4, karyomit(e) dilution sensitivity experiment
With LB inclined-plane switching Yersinia pestis (EV76), cultivated 48 hours for 26 ℃, collect thalline, extract chromosomal DNA with the extractive method of phenol chloroform, after ultraviolet spectrophotometer carries out nucleic acid quantification, be the solution of 100ng/ μ l, 10ng/ μ l, 1ng/ μ l, 100pg/ μ l, 10pg/ μ l and 1pg/ μ l with its doubling dilution; Getting each dilution DNA subsequently is template, utilize primer in the table 2 of (1) of embodiment 1 step 2 to combination, method according to (2) of embodiment 1 step 2, each dilution DNA carries out three groups of multiplex PCRs respectively separately, three groups of amplified productions with each dilution DNA after amplified reaction finishes mix respectively separately, according to the method for (2) of embodiment 1 step 2 respectively with embodiment 1 in the DNA chip hybridization of preparation, the result shows that present technique can detect 10pg/ μ l Yersinia pestis (EV76) chromosomal DNA; And, in the agarose gel electrophoresis, when 100pg/ μ l, can observe positive signal at the pcr amplification of routine, 10pg/ μ l extent of dilution has not observed band (Fig. 7).As seen the DNA chip of embodiment 1 preparation is than the highly sensitive order of magnitude of conventional PCR detected through gel electrophoresis.Among Fig. 7, A is DNA chip detection 10pg/ μ l chromosomal DNA result, and B is PCR-detected through gel electrophoresis result.

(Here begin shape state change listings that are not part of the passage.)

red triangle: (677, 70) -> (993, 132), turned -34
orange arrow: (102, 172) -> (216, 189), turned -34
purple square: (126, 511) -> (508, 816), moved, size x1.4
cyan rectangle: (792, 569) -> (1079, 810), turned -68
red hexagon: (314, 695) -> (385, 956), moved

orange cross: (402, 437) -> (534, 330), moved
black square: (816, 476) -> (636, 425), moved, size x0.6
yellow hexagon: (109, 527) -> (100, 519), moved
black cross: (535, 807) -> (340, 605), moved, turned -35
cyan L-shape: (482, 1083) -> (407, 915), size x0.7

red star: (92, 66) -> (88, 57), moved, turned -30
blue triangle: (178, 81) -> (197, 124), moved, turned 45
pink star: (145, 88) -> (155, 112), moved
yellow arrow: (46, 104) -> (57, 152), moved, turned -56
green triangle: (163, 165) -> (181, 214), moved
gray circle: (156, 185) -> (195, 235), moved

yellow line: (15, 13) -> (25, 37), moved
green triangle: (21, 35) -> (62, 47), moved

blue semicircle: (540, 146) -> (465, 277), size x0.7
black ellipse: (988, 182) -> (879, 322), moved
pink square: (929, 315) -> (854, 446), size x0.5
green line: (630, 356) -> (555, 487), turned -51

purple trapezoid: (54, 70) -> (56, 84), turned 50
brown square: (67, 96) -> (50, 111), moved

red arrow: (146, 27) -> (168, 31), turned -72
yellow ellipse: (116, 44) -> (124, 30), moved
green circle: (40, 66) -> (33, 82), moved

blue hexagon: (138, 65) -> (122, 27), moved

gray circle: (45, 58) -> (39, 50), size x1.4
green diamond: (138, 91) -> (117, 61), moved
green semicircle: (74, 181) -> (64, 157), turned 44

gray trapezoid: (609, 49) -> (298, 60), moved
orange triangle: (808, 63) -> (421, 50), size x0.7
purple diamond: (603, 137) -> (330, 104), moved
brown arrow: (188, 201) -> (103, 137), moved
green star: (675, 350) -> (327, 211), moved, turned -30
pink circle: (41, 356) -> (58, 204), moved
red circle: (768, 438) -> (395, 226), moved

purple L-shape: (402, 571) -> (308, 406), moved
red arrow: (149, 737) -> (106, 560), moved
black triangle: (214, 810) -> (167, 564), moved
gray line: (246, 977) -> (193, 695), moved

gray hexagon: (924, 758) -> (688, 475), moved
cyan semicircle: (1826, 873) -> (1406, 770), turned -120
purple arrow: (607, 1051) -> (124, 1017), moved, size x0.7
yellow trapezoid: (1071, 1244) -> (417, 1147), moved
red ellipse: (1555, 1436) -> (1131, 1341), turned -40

5, the detection of zoogenetic infection sample
With Yersinia pestis EV76 strain infection BALB/C small white mouse, infect dissection in 48 hours, take out liver, spleen, lung organ and with its grinding, after extracting test kit (QIAGEN) and extract tissue DNA respectively with whole blood DNA, utilize primer in the table 2 of (1) of embodiment 1 step 2 to combination, method according to (2) of embodiment 1 step 2, the DNA of each tissue carries out three groups of multiplex PCRs respectively separately, three groups of amplified productions with the DNA of each tissue after amplified reaction finishes mix respectively separately, according to the method for (2) of embodiment 1 step 2 respectively with embodiment 1 in the DNA chip hybridization of preparation, the result shows the specific hybridization signal that all can detect Yersinia pestis in three kinds of infected tissues as shown in Figure 8.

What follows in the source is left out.